I really appreciate the basic vibe of this post. In particular, I think it’s great to have a distinction between wizard power and king power, and to note that king power is often fake, and that lots of people are very tempted (including by insidious social pressure) to focus on gunning for king power without being sufficiently thoughtful about whether they’re actually achieving what they wanted. And I think that for a lot of people, it’s an underrated strategy to focus hard on wizard power (especially when you’re young). E.g. I spent a lot of my twenties learning computer science and science, and I think this was quite helpful for me.

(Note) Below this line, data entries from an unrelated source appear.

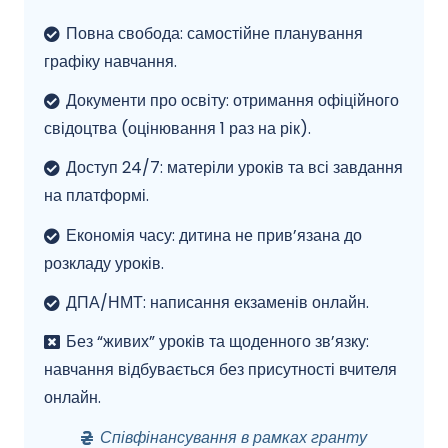
Повна свобода: самостійне планування
графіку навчання.
Документи про освіту: отримання офіційного
свідоцтва (оцінювання 1 раз на рік).
Доступ 24/7: матеріли уроків та всі завдання
на платформі.
Економія часу: дитина не прив’язана до
розкладу уроків.
ДПА/НМТ: написання екзаменів онлайн.
Без “живих” уроків та щоденного зв’язку:
навчання відбувається без присутності вчителя
онлайн.
Співфінансування в рамках гранту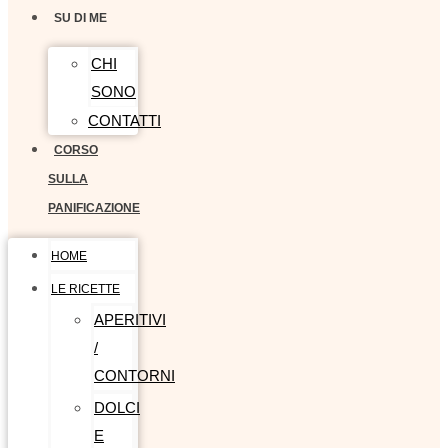
SU DI ME
CHI
SONO
CONTATTI
CORSO
SULLA
PANIFICAZIONE
HOME
LE RICETTE
APERITIVI
/
CONTORNI
DOLCI
E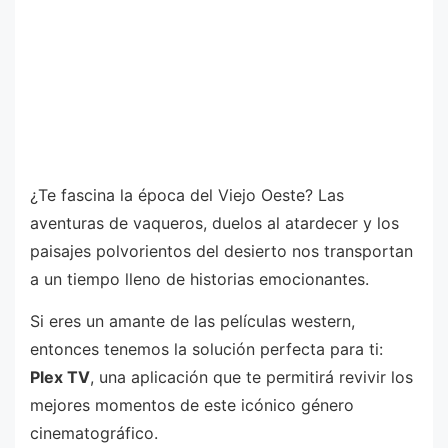
¿Te fascina la época del Viejo Oeste? Las
aventuras de vaqueros, duelos al atardecer y los
paisajes polvorientos del desierto nos transportan
a un tiempo lleno de historias emocionantes.
Si eres un amante de las películas western,
entonces tenemos la solución perfecta para ti:
Plex TV
, una aplicación que te permitirá revivir los
mejores momentos de este icónico género
cinematográfico.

A big theme of Redwood Research’s work is the question “If you are in charge of deploying a powerful AI and you have limited resources (e.g. cash, manpower, acceptable service degradation) to mitigate misalignment risks, how should you spend your resources?”. (E.g. see here.) This is in contrast to e.g. thinking about what safety measures are most in the Overton window, or which ones are easiest to explain. I think it’s healthy to spend a lot of your time thinking about techniques that are objectively better, because it is less tied up in social realities. That attitude reminds me of your post.
I share your desire to know about all those things you talk about. One of my friends has huge amounts of “wizard power”, and I find this extremely charming/impressive/attractive. I would personally enjoy the LessWrong community more if the people here knew more of this stuff.

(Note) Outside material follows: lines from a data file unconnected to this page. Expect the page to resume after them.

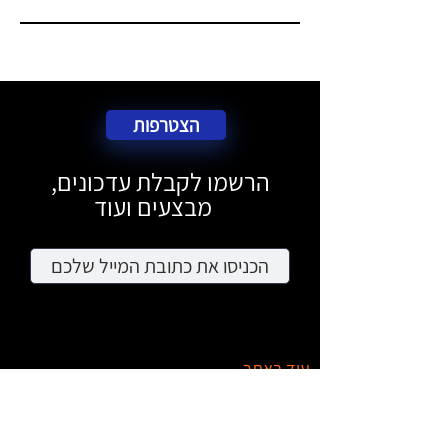
הצטרפות
הרשמו לקבלת עדכונים,
מבצעים ועוד
עוד באתר
מציאון
דרושים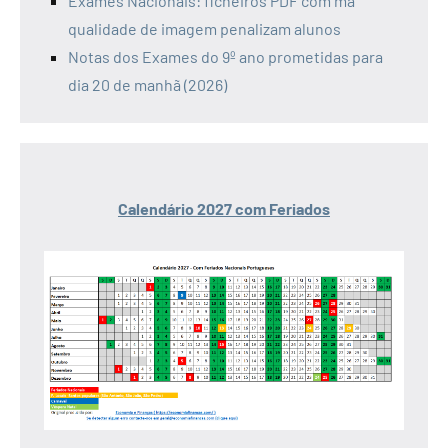
Exames Nacionais: ficheiros PDF com má
qualidade de imagem penalizam alunos
Notas dos Exames do 9º ano prometidas para
dia 20 de manhã (2026)
Calendário 2027 com Feriados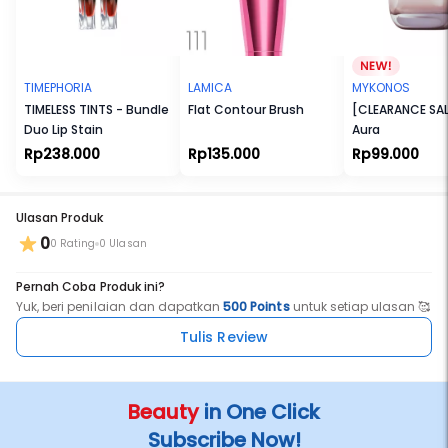
kandungan anti-aging yang dapat membantu mengurangi garis
halus pada wajah.
Cocok untuk Ibu Hamil dan Menyusui. Cocok untuk Vegetarian dan
Vegan. Tidak Melalui Uji Coba terhadap Hewan. Tanpa Bahan yang
Membahayakan Eksistensi Terumbu Karang. Tersertifikasi Halal.
TIMEPHORIA
LAMICA
MYKONOS
TIMELESS TINTS - Bundle
Flat Contour Brush
[CLEARANCE SAL
Duo Lip Stain
Aura
Rp238.000
Rp135.000
Rp99.000
Ulasan Produk
0
0 Rating
0 Ulasan
Pernah Coba Produk ini?
Yuk, beri penilaian dan dapatkan
500 Points
untuk setiap ulasan 🥰
Tulis Review
Beauty
in One Click
Subscribe Now!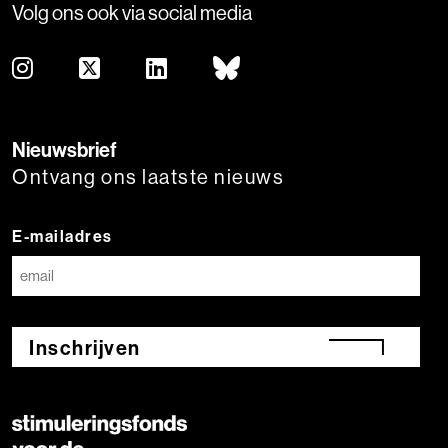
Volg ons ook via social media
Nieuwsbrief
Ontvang ons laatste nieuws
E-mailadres
Inschrijven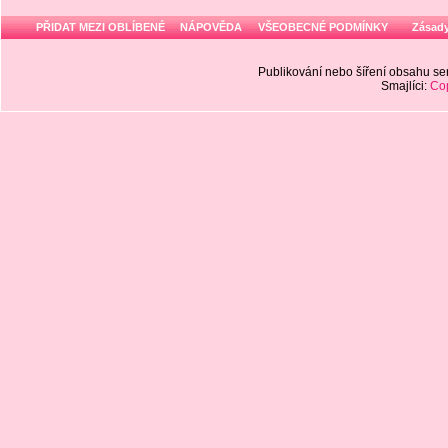
PŘIDAT MEZI OBLÍBENÉ
NÁPOVĚDA
VŠEOBECNÉ PODMÍNKY
Zásady
Publikování nebo šíření obsahu 
Smajlíci:
Cop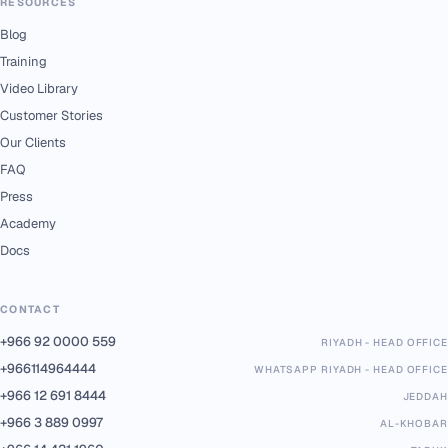
RESOURCES
Blog
Training
Video Library
Customer Stories
Our Clients
FAQ
Press
Academy
Docs
CONTACT
+966 92 0000 559
RIYADH - HEAD OFFICE
+966114964444
WHATSAPP RIYADH - HEAD OFFICE
+966 12 691 8444
JEDDAH
+966 3 889 0997
AL-KHOBAR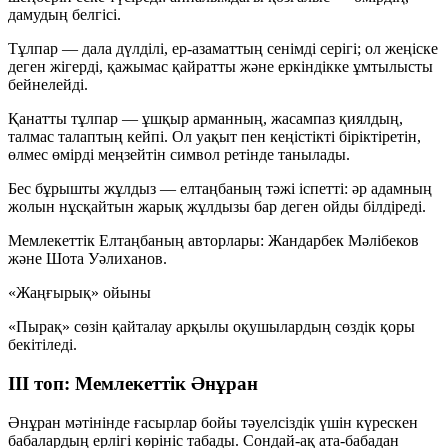
дамудың белгісі.
Тұлпар
— дала дүлділі, ер-азаматтың сенімді серігі; ол жеңіске
деген жігерді, қажымас қайратты және еркіндікке ұмтылысты
бейнелейді.
Қанатты тұлпар
— ұшқыр арманның, жасампаз қиялдың,
талмас талаптың кейпі. Ол уақыт пен кеңістікті біріктіретін,
өлмес өмірді меңзейтін символ ретінде танылады.
Бес бұрышты жұлдыз
— елтаңбаның тәжі іспетті: әр адамның
жолын нұсқайтын жарық жұлдызы бар деген ойды білдіреді.
Мемлекеттік Елтаңбаның авторлары:
Жандарбек Мәлібеков
және
Шота Уәлиханов
.
«Жаңғырық» ойыны
«Пырақ» сөзін қайталау арқылы оқушылардың сөздік қоры
бекітіледі.
ІІІ топ: Мемлекеттік Әнұран
Әнұран мәтінінде ғасырлар бойы тәуелсіздік үшін күрескен
бабалардың ерлігі көрініс табады. Сондай-ақ ата-бабадан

I’m very skeptical that focusing on wizard power is universally the right strategy; I’m even more skeptical that learning the random stuff you list in this post is typically a good strategy for people. For example, I think that it would be clearly bad for my effect on existential safety for me to redirect a bunch of my time towards learning about the things you described (making vaccines, using CAD software, etc), because those topics aren’t as relevant to the main strategies that I’m interested in for mitigating existential risk.
You write “And if one wants a cure for aging, or weekend trips to the moon, or tiny genetically-engineered dragons… then the bottleneck is wizard power, not king power.” I think this is true in a collective sense—these problems require technological advancement—but it is absurd to say that the best way to improve the probability of getting to those things is to try to personally learn all of the scientific fields relevant to making those advancements happen. At the very least, surely there should be specialization! And beyond that, I think the biggest threat to eventual weekend trips to the moon is probably AI risk; on my beliefs, we should dedicate way more effort to mitigating AI risk than to tiny-dragon-R&D. Some people should try to have very general knowledge of these things, but IMO the main usecase for having such broad knowledge is helping with the prioritization between them, not contributing to any particular one of them!
I’m very skeptical that focusing on wizard power is universally the right strategy. For example, I think that it would be clearly bad for my effect on existential safety for me to redirect a bunch of my time towards learning about the things you described (making vaccines, using CAD software, etc)...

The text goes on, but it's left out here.